I plan on using it almost exclusively off the turf. The 425 Max I have is accurate enough that I can’t see this club dethroning it. Maybe a hole requiring 230 and/or a draw (because while I was hooking my driver too yesterday, I can’t really draw), but other than that… Not hitting the G off the deck though, and while I like my 5W, it only goes 225-230 now, and doesn’t have a lot of roll. Ergo, a fairway wood that will roll.
There’s not a lot of backspin that I can tell. Haven’t Trackman’d it, but I’d be shocked if it was more than the 3400+ RPM I was seeing with the ST LS 3W. The head looks smaller, no idea if it is. Mishits don’t totally go off-line, but I lost quite a bit of zip. You can keep your contact w/in a nickel on the club face, you’ll have a good time. If you can’t?..

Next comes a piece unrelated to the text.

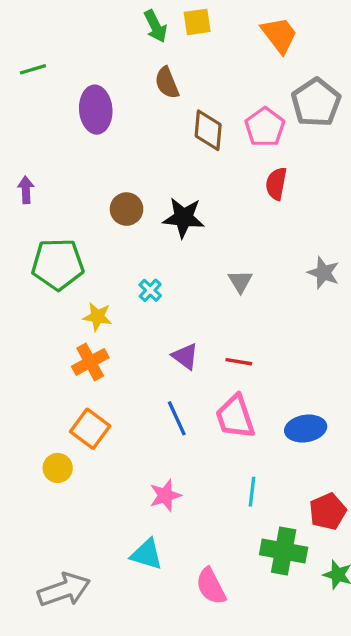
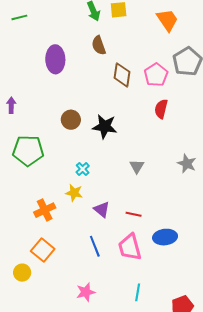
green line: (33, 69) -> (19, 17), moved
yellow star: (97, 317) -> (74, 193), moved
blue ellipse: (306, 429) -> (165, 237), moved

Dunno about your case, but in mine, I was/am pretty flippy on my release. I did not deloft at impact, at all, with dynamic loft usually equaling, sometimes exceeding static loft. Yay, open clubface! My launch angles reflected this. So did my spin rates. I’ve seen launch angles in the 50s from my full wedges on a GC2 and Quad. Not everytime, but more than the obvious mishit.
It’s a little better, but I class it as a flaw for me. I lose ball speed through less efficient smash, I have spin that I don’t need to hold the greens I shoot at. (7700 RPM on a 49 degree descent, with a 7 iron, is just excessive.) Swing lessons help and so have stiffer shafts, and clubs like this new one.
Agree on the losing long game part with age. I can see it. The explanation I’ve liked, (hat tip Monte Scheinblum), is that most golfers’ swings are a mish-mash of motions, held together with a variety of compensatory movements that require precise timing. As we get older, our control over those movements gets less precise, we become unable to compensate anymore, and our swing falls apart. Ideally, we have a swing that requires fewer compensations to make work.